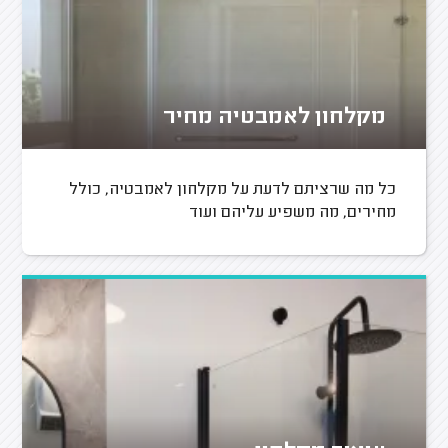
מקלחון לאמבטיה מחיר
כל מה שרציתם לדעת על מקלחון לאמבטיה, כולל
מחירים, מה משפיע עליהם ועוד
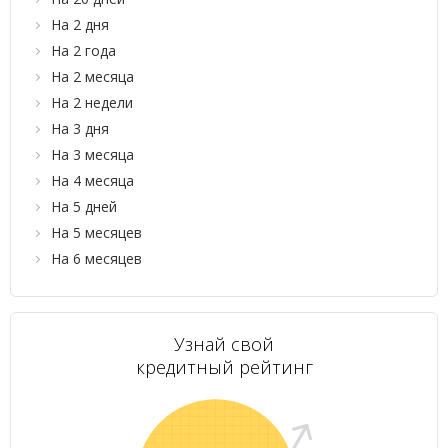
На 2 дня
На 2 года
На 2 месяца
На 2 недели
На 3 дня
На 3 месяца
На 4 месяца
На 5 дней
На 5 месяцев
На 6 месяцев
Узнай свой
кредитный рейтинг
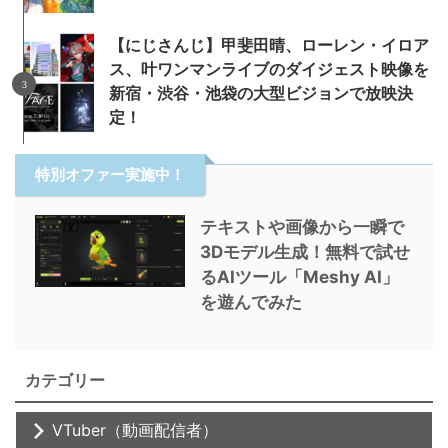
【にじさんじ】甲斐田晴、ローレン・イロア
ス、叶ワンマンライブのダイジェスト映像を
新宿・渋谷・池袋の大型ビジョンで放映決
定！
特別オファー実施中！
テキストや画像から一瞬で
3Dモデル生成！無料で試せ
るAIツール「Meshy AI」
を遊んでみた
カテゴリー
VTuber（動画配信者）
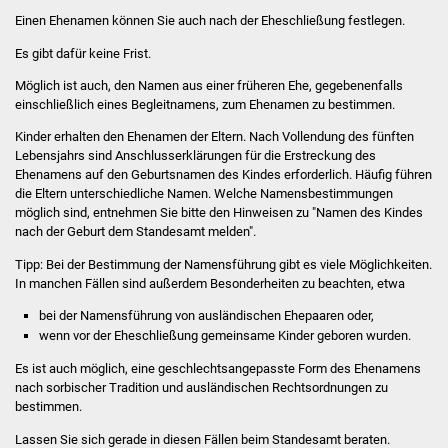
Einen Ehenamen können Sie auch nach der Eheschließung festlegen.
Was erledige ich wo
Es gibt dafür keine Frist.
Dienstleistungen
Möglich ist auch, den Namen aus einer früheren Ehe, gegebenenfalls
einschließlich eines Begleitnamens, zum Ehenamen zu bestimmen.
Lebenslagen
Kinder erhalten den Ehenamen der Eltern. Nach Vollendung des fünften
Lebensjahrs sind Anschlusserklärungen für die Erstreckung des
Ehenamens auf den Geburtsnamen des Kindes erforderlich. Häufig führen
Formulare
die Eltern unterschiedliche Namen. Welche Namensbestimmungen
möglich sind, entnehmen Sie bitte den Hinweisen zu "Namen des Kindes
Bürgerinfos
nach der Geburt dem Standesamt melden".
Tipp: Bei der Bestimmung der Namensführung gibt es viele Möglichkeiten.
Bildung
In manchen Fällen sind außerdem Besonderheiten zu beachten, etwa
bei der Namensführung von ausländischen Ehepaaren oder,
Schulen
wenn vor der Eheschließung gemeinsame Kinder geboren wurden.
Kindergärten
Es ist auch möglich, eine geschlechtsangepasste Form des Ehenamens
nach sorbischer Tradition und ausländischen Rechtsordnungen zu
bestimmen.
Kolping-Musikschule
Lassen Sie sich gerade in diesen Fällen beim Standesamt beraten.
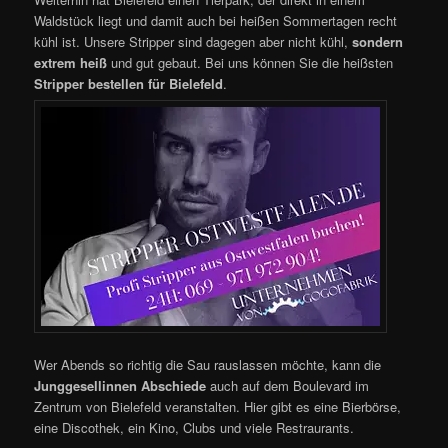
Waldstück liegt und damit auch bei heißen Sommertagen recht
kühl ist. Unsere Stripper sind dagegen aber nicht kühl,
sondern
extrem
heiß
und gut gebaut. Bei uns können Sie die heißsten
Stripper bestellen für Bielefeld
.
Wer Abends so richtig die Sau rauslassen möchte, kann die
Junggesellinnen Abschiede
auch auf dem Boulevard im
Zentrum von Bielefeld veranstalten. Hier gibt es eine Bierbörse,
eine Discothek, ein Kino, Clubs und viele Restraurants.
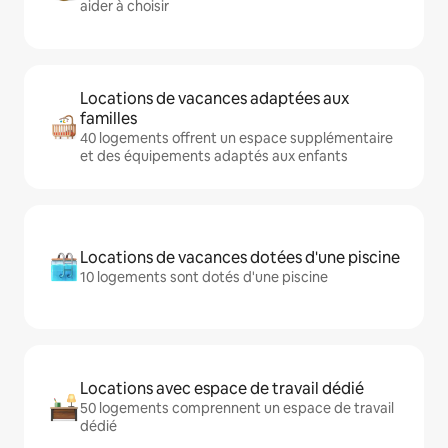
aider à choisir
Locations de vacances adaptées aux
familles
40 logements offrent un espace supplémentaire
et des équipements adaptés aux enfants
Locations de vacances dotées d'une piscine
10 logements sont dotés d'une piscine
Locations avec espace de travail dédié
50 logements comprennent un espace de travail
dédié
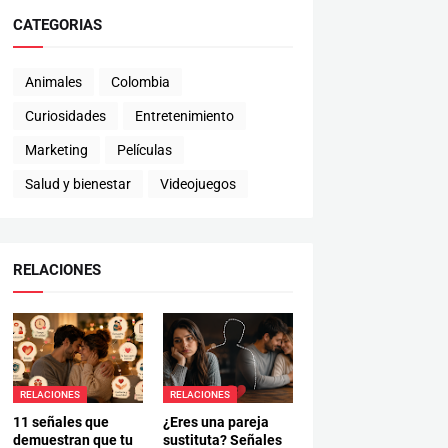
CATEGORIAS
Animales
Colombia
Curiosidades
Entretenimiento
Marketing
Películas
Salud y bienestar
Videojuegos
RELACIONES
RELACIONES
RELACIONES
11 señales que
¿Eres una pareja
demuestran que tu
sustituta? Señales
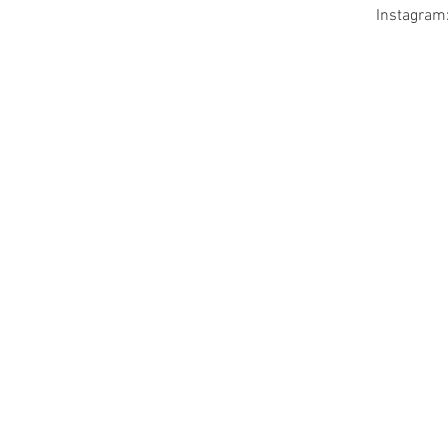
Instagram:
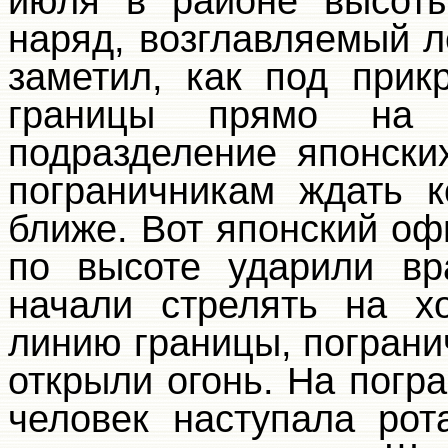
июля в районе высоты
наряд, возглавляемый 
заметил, как под прик
границы прямо на 
подразделение японски
пограничникам ждать 
ближе. Вот японский оф
по высоте ударили вр
начали стрелять на х
линию границы, пограни
открыли огонь. На погр
человек наступала рот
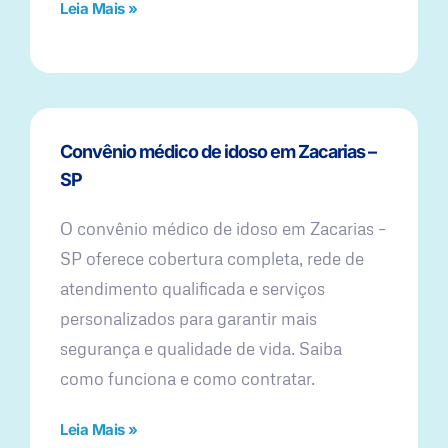
Leia Mais »
Convênio médico de idoso em Zacarias –
SP
O convênio médico de idoso em Zacarias –
SP oferece cobertura completa, rede de
atendimento qualificada e serviços
personalizados para garantir mais
segurança e qualidade de vida. Saiba
como funciona e como contratar.
Leia Mais »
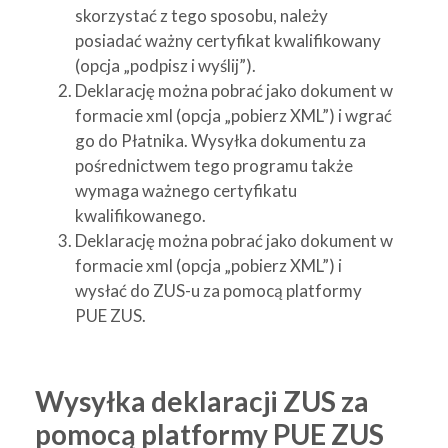
skorzystać z tego sposobu, należy
posiadać ważny certyfikat kwalifikowany
(opcja „podpisz i wyślij”).
Deklarację można pobrać jako dokument w
formacie xml (opcja „pobierz XML”) i wgrać
go do Płatnika. Wysyłka dokumentu za
pośrednictwem tego programu także
wymaga ważnego certyfikatu
kwalifikowanego.
Deklarację można pobrać jako dokument w
formacie xml (opcja „pobierz XML”) i
wysłać do ZUS-u za pomocą platformy
PUE ZUS.
Wysyłka deklaracji ZUS za
pomocą platformy PUE ZUS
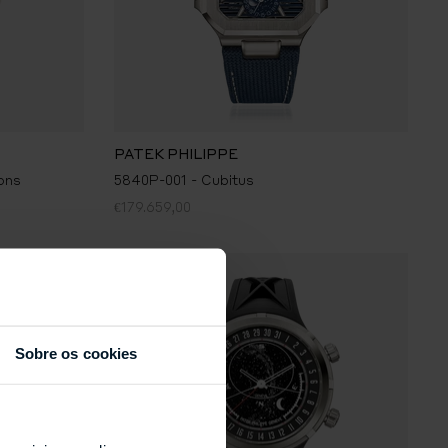
PATEK PHILIPPE
ons
5840P-001 - Cubitus
€179.659,00
Sobre os cookies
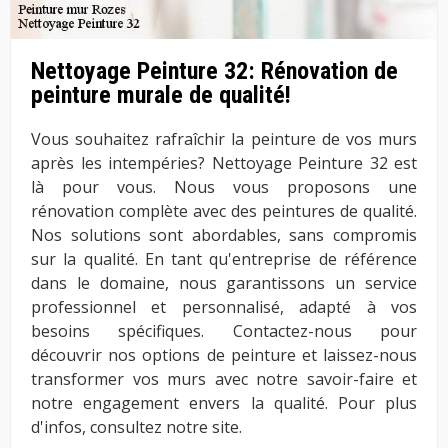
Nettoyage Peinture 32: Rénovation de
peinture murale de qualité!
Vous souhaitez rafraîchir la peinture de vos murs
après les intempéries? Nettoyage Peinture 32 est
là pour vous. Nous vous proposons une
rénovation complète avec des peintures de qualité.
Nos solutions sont abordables, sans compromis
sur la qualité. En tant qu'entreprise de référence
dans le domaine, nous garantissons un service
professionnel et personnalisé, adapté à vos
besoins spécifiques. Contactez-nous pour
découvrir nos options de peinture et laissez-nous
transformer vos murs avec notre savoir-faire et
notre engagement envers la qualité. Pour plus
d'infos, consultez notre site.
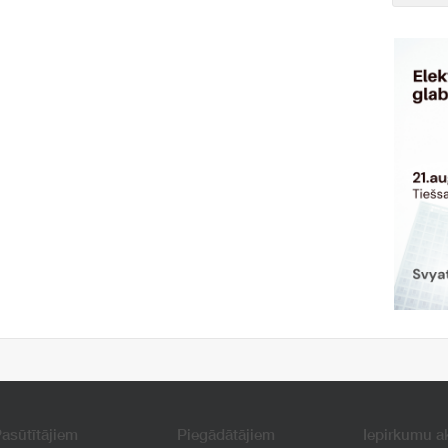
asūtītājiem
Piegādātājiem
Iepirkumu a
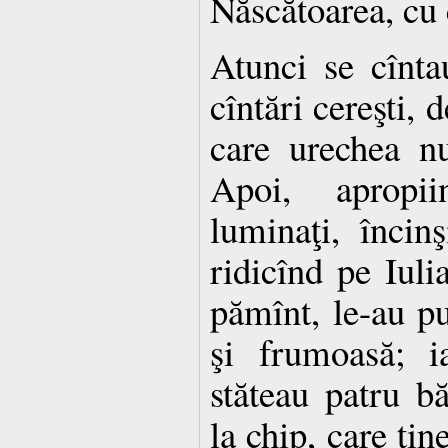
Născătoarea, cu 
Atunci se cînt
cîntări cereşti, 
care urechea nu
Apoi, apropii
luminaţi, încin
ridicînd pe Iuli
pămînt, le-au p
şi frumoasă; i
stăteau patru bă
la chip, care ţin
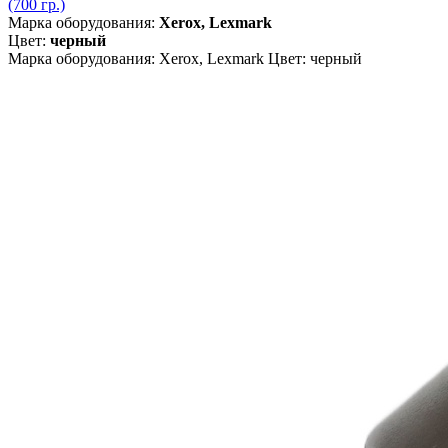
(700 гр.)
Марка оборудования:
Xerox, Lexmark
Цвет:
черный
Марка оборудования: Xerox, Lexmark Цвет: черный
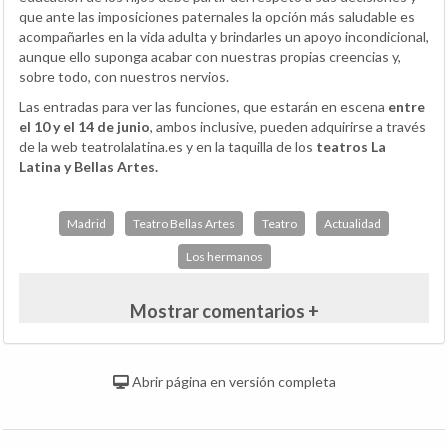
que ante las imposiciones paternales la opción más saludable es
acompañarles en la vida adulta y brindarles un apoyo incondicional,
aunque ello suponga acabar con nuestras propias creencias y,
sobre todo, con nuestros nervios.
Las entradas para ver las funciones, que estarán en escena
entre
el 10 y el 14 de junio
, ambos inclusive, pueden adquirirse a través
de la web teatrolalatina.es y en la taquilla de los
teatros La
Latina y Bellas Artes.
Madrid
Teatro Bellas Artes
Teatro
Actualidad
Los hermanos
Mostrar comentarios +
Abrir página en versión completa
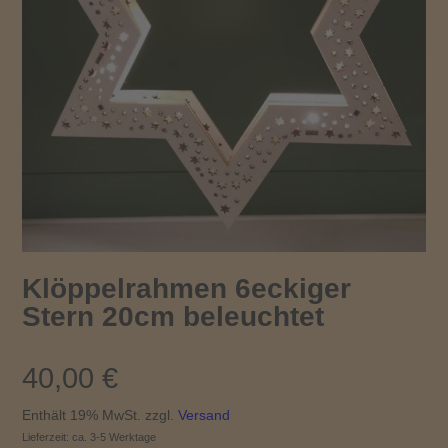
Klöppelrahmen 6eckiger
Stern 20cm beleuchtet
40,00
€
Enthält 19% MwSt.
zzgl.
Versand
Lieferzeit: ca. 3-5 Werktage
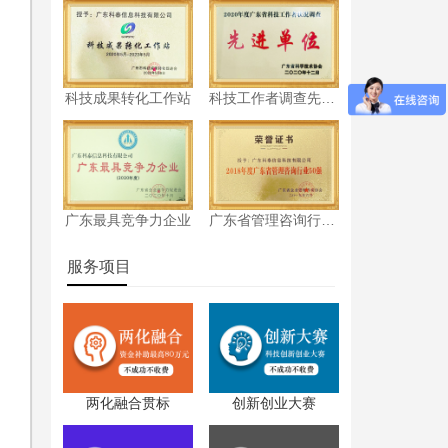
科技成果转化工作站
科技工作者调查先进单位
广东最具竞争力企业
广东省管理咨询行业50强
服务项目
认
两化融合贯标
创新创业大赛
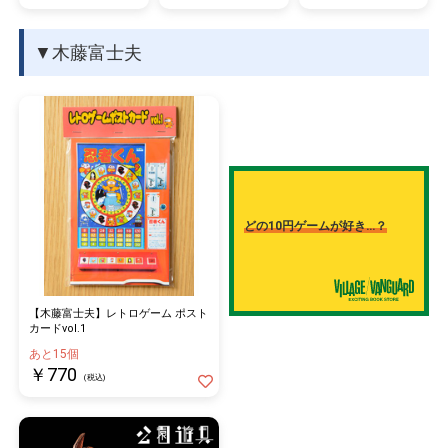
▼木藤富士夫
どの10円ゲームが好き…？
【木藤富士夫】レトロゲーム ポスト
カードvol.1
あと15個
￥770
(税込)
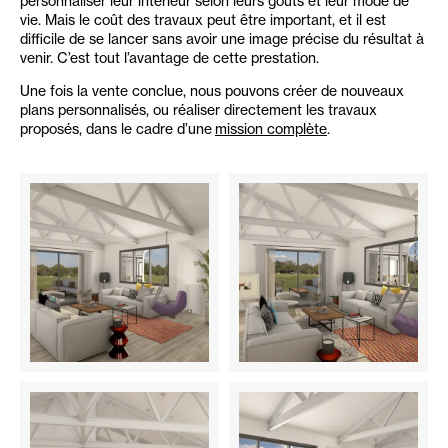
personnaliser leur intérieur selon leurs goûts et leur mode de
vie. Mais le coût des travaux peut être important, et il est
difficile de se lancer sans avoir une image précise du résultat à
venir. C’est tout l’avantage de cette prestation.
Une fois la vente conclue, nous pouvons créer de nouveaux
plans personnalisés, ou réaliser directement les travaux
proposés, dans le cadre d’une
mission complète
.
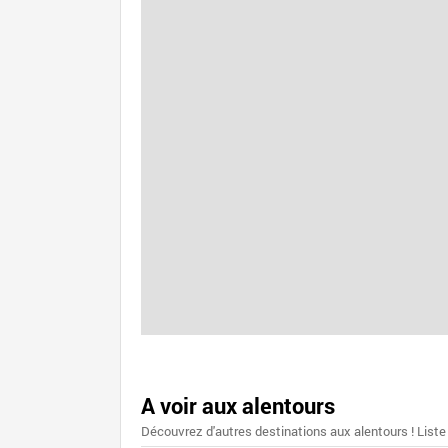
A voir aux alentours
Découvrez d'autres destinations aux alentours ! Liste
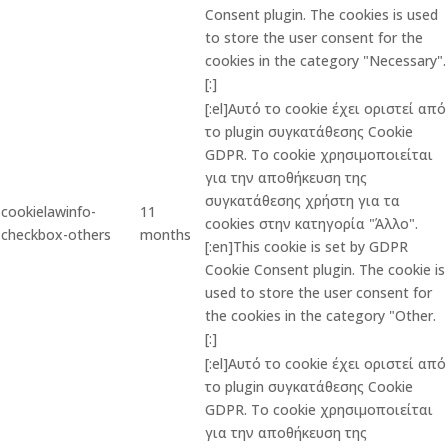
Consent plugin. The cookies is used
to store the user consent for the
cookies in the category "Necessary".
[:]
[:el]Αυτό το cookie έχει οριστεί από
το plugin συγκατάθεσης Cookie
GDPR. Το cookie χρησιμοποιείται
για την αποθήκευση της
συγκατάθεσης χρήστη για τα
cookielawinfo-
11
cookies στην κατηγορία "Άλλο".
checkbox-others
months
[:en]This cookie is set by GDPR
Cookie Consent plugin. The cookie is
used to store the user consent for
the cookies in the category "Other.
[:]
[:el]Αυτό το cookie έχει οριστεί από
το plugin συγκατάθεσης Cookie
GDPR. Το cookie χρησιμοποιείται
για την αποθήκευση της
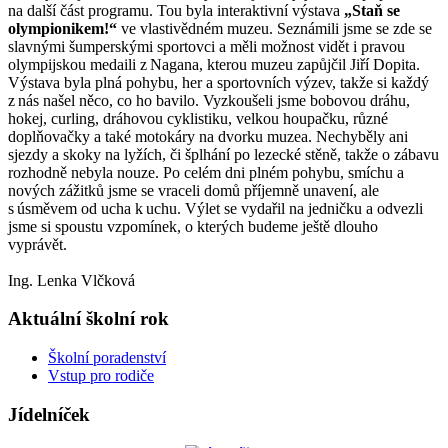
na další část programu. Tou byla interaktivní výstava
„Staň se
olympionikem!“
ve vlastivědném muzeu. Seznámili jsme se zde se
slavnými šumperskými sportovci a měli možnost vidět i pravou
olympijskou medaili z Nagana, kterou muzeu zapůjčil Jiří Dopita.
Výstava byla plná pohybu, her a sportovních výzev, takže si každý
z nás našel něco, co ho bavilo. Vyzkoušeli jsme bobovou dráhu,
hokej, curling, dráhovou cyklistiku, velkou houpačku, různé
doplňovačky a také motokáry na dvorku muzea. Nechyběly ani
sjezdy a skoky na lyžích, či šplhání po lezecké stěně, takže o zábavu
rozhodně nebyla nouze. Po celém dni plném pohybu, smíchu a
nových zážitků jsme se vraceli domů příjemně unavení, ale
s úsměvem od ucha k uchu. Výlet se vydařil na jedničku a odvezli
jsme si spoustu vzpomínek, o kterých budeme ještě dlouho
vyprávět.
Ing. Lenka Vlčková
Aktuální školní rok
Školní poradenství
Vstup pro rodiče
Jídelníček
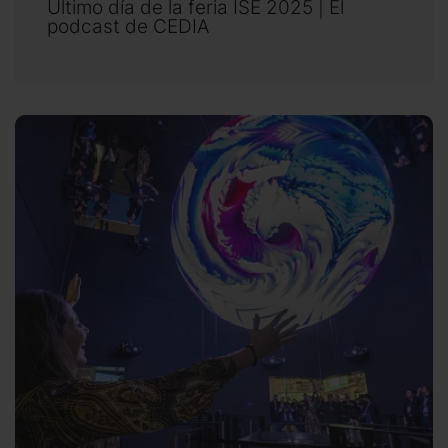
Último día de la feria ISE 2025 | El
podcast de CEDIA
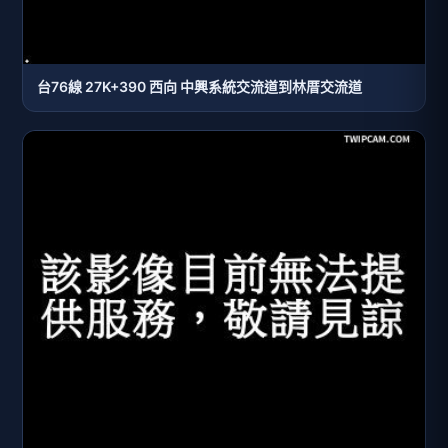
台76線 27K+390 西向 中興系統交流道到林厝交流道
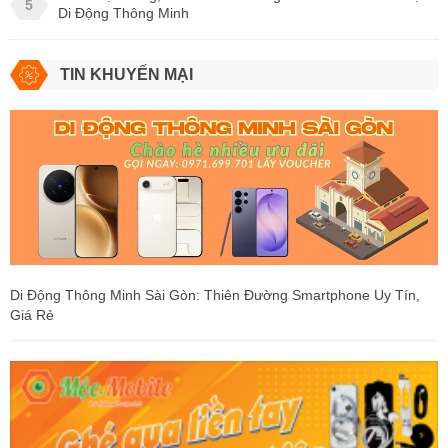
5
Di Động Thông Minh
TIN KHUYẾN MẠI
Di Động Thông Minh Sài Gòn: Thiên Đường Smartphone Uy Tín,
Giá Rẻ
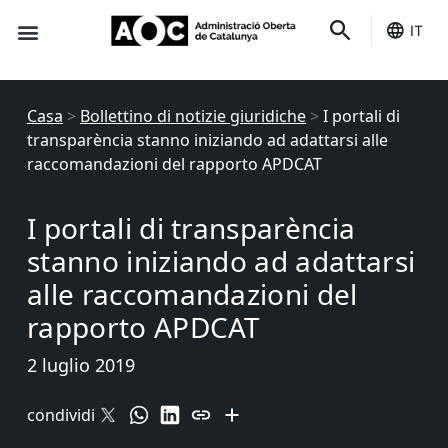
IT
È tuo
Stato dei servizi
Casa
>
Bollettino di notizie giuridiche
>
I portali di
transparència stanno iniziando ad adattarsi alle
raccomandazioni del rapporto APDCAT
I portali di transparència
stanno iniziando ad adattarsi
alle raccomandazioni del
rapporto APDCAT
2 luglio 2019
condividi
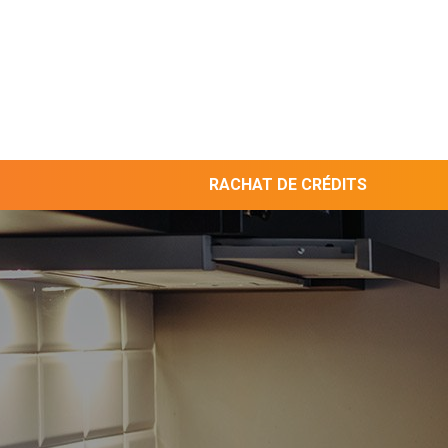
RACHAT DE CRÉDITS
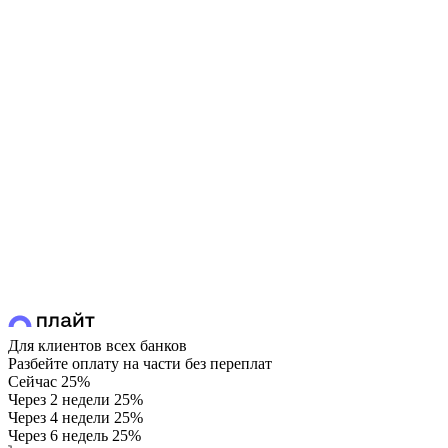
Для клиентов всех банков
Разбейте оплату на части без переплат
Сейчас
25%
Через 2 недели
25%
Через 4 недели
25%
Через 6 недель
25%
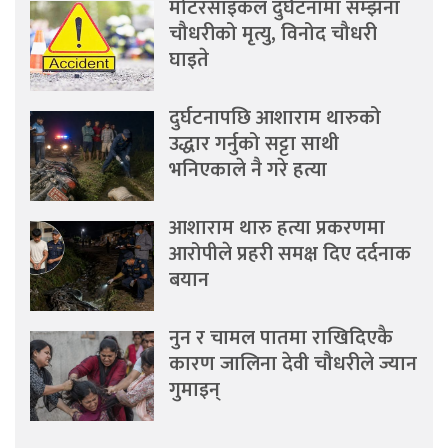
मोटरसाइकल दुर्घटनामा सम्झना
चौधरीको मृत्यु, विनोद चौधरी
घाइते
दुर्घटनापछि आशाराम थारुको
उद्धार गर्नुको सट्टा साथी
भनिएकाले नै गरे हत्या
आशाराम थारु हत्या प्रकरणमा
आरोपीले प्रहरी समक्ष दिए दर्दनाक
बयान
नुन र चामल पातमा राखिदिएकै
कारण जालिना देवी चौधरीले ज्यान
गुमाइन्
═══
WHAT THE TASK ASKS: This task calls for restating, word for word, each line from the line holding "Último día de la feria ISE 2025 | El" through the end of the material, pictures left out.

SOLUTION:
Último día de la feria ISE 2025 | El
podcast de CEDIA
台76線 27K+390 西向 中興系統交流道到林厝交流道
5
Di Động Thông Minh
TIN KHUYẾN MẠI
Di Động Thông Minh Sài Gòn: Thiên Đường Smartphone Uy Tín,
Giá Rẻ
IT
È tuo
Stato dei servizi
Casa
>
Bollettino di notizie giuridiche
>
I portali di
transparència stanno iniziando ad adattarsi alle
raccomandazioni del rapporto APDCAT
I portali di transparència
stanno iniziando ad adattarsi
alle raccomandazioni del
rapporto APDCAT
2 luglio 2019
condividi
RACHAT DE CRÉDITS
Для клиентов всех банков
Разбейте оплату на части без переплат
Сейчас
25%
Через 2 недели
25%
Через 4 недели
25%
Через 6 недель
25%
मोटरसाइकल दुर्घटनामा सम्झना
चौधरीको मृत्यु, विनोद चौधरी
घाइते
दुर्घटनापछि आशाराम थारुको
उद्धार गर्नुको सट्टा साथी
भनिएकाले नै गरे हत्या
आशाराम थारु हत्या प्रकरणमा
आरोपीले प्रहरी समक्ष दिए दर्दनाक
बयान
नुन र चामल पातमा राखिदिएकै
कारण जालिना देवी चौधरीले ज्यान
गुमाइन्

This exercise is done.